### TASK OBJECTIVE
Your answer must be an exact copy of every record below.
•••••
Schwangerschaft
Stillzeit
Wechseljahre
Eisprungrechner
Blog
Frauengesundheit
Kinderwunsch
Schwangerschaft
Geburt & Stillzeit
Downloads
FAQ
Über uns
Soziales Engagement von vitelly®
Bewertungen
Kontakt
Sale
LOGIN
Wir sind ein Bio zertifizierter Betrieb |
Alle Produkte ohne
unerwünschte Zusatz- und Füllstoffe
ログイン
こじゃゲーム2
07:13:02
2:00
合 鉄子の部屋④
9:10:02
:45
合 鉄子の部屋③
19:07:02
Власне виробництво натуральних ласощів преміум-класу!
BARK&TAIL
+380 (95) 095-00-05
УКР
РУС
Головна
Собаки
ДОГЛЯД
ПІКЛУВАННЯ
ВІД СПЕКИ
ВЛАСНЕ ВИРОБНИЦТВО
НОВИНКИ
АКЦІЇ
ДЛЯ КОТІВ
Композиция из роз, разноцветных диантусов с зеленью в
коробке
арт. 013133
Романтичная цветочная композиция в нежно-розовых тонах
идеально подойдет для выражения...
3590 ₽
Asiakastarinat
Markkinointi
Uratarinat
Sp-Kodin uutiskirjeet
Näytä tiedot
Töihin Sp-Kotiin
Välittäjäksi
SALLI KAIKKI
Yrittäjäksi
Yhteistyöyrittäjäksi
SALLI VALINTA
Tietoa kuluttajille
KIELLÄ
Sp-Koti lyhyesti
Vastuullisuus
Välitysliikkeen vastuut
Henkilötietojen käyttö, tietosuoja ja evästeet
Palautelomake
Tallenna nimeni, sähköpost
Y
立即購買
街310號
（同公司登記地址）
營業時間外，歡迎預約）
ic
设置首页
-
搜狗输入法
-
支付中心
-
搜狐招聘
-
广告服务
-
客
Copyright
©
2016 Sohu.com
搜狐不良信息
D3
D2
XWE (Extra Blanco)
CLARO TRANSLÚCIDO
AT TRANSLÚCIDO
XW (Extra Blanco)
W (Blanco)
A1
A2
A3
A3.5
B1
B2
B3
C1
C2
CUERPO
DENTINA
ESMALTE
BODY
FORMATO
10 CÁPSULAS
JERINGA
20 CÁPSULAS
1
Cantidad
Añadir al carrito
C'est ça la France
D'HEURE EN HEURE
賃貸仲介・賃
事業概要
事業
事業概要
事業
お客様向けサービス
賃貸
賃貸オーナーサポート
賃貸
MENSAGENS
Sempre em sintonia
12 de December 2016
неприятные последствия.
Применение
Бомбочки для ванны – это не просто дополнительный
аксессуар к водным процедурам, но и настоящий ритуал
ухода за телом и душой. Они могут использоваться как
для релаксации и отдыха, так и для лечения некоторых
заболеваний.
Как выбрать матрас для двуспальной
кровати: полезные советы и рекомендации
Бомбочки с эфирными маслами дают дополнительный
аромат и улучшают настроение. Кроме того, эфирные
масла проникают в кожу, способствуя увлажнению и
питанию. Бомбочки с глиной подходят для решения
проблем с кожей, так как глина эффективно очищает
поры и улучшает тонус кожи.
•••••
### EXERCISE OUTPUT
Schwangerschaft
Stillzeit
Wechseljahre
Eisprungrechner
Blog
Frauengesundheit
Kinderwunsch
Schwangerschaft
Geburt & Stillzeit
Downloads
FAQ
Über uns
Soziales Engagement von vitelly®
Bewertungen
Kontakt
Sale
LOGIN
Wir sind ein Bio zertifizierter Betrieb |
Alle Produkte ohne
unerwünschte Zusatz- und Füllstoffe
ログイン
こじゃゲーム2
07:13:02
2:00
合 鉄子の部屋④
9:10:02
:45
合 鉄子の部屋③
19:07:02
Власне виробництво натуральних ласощів преміум-класу!
BARK&TAIL
+380 (95) 095-00-05
УКР
РУС
Головна
Собаки
ДОГЛЯД
ПІКЛУВАННЯ
ВІД СПЕКИ
ВЛАСНЕ ВИРОБНИЦТВО
НОВИНКИ
АКЦІЇ
ДЛЯ КОТІВ
Композиция из роз, разноцветных диантусов с зеленью в
коробке
арт. 013133
Романтичная цветочная композиция в нежно-розовых тонах
идеально подойдет для выражения...
3590 ₽
Asiakastarinat
Markkinointi
Uratarinat
Sp-Kodin uutiskirjeet
Näytä tiedot
Töihin Sp-Kotiin
Välittäjäksi
SALLI KAIKKI
Yrittäjäksi
Yhteistyöyrittäjäksi
SALLI VALINTA
Tietoa kuluttajille
KIELLÄ
Sp-Koti lyhyesti
Vastuullisuus
Välitysliikkeen vastuut
Henkilötietojen käyttö, tietosuoja ja evästeet
Palautelomake
Tallenna nimeni, sähköpost
Y
立即購買
街310號
（同公司登記地址）
營業時間外，歡迎預約）
ic
设置首页
-
搜狗输入法
-
支付中心
-
搜狐招聘
-
广告服务
-
客
Copyright
©
2016 Sohu.com
搜狐不良信息
D3
D2
XWE (Extra Blanco)
CLARO TRANSLÚCIDO
AT TRANSLÚCIDO
XW (Extra Blanco)
W (Blanco)
A1
A2
A3
A3.5
B1
B2
B3
C1
C2
CUERPO
DENTINA
ESMALTE
BODY
FORMATO
10 CÁPSULAS
JERINGA
20 CÁPSULAS
1
Cantidad
Añadir al carrito
C'est ça la France
D'HEURE EN HEURE
賃貸仲介・賃
事業概要
事業
事業概要
事業
お客様向けサービス
賃貸
賃貸オーナーサポート
賃貸
MENSAGENS
Sempre em sintonia
12 de December 2016
неприятные последствия.
Применение
Бомбочки для ванны – это не просто дополнительный
аксессуар к водным процедурам, но и настоящий ритуал
ухода за телом и душой. Они могут использоваться как
для релаксации и отдыха, так и для лечения некоторых
заболеваний.
Как выбрать матрас для двуспальной
кровати: полезные советы и рекомендации
Бомбочки с эфирными маслами дают дополнительный
аромат и улучшают настроение. Кроме того, эфирные
масла проникают в кожу, способствуя увлажнению и
питанию. Бомбочки с глиной подходят для решения
проблем с кожей, так как глина эффективно очищает
поры и улучшает тонус кожи.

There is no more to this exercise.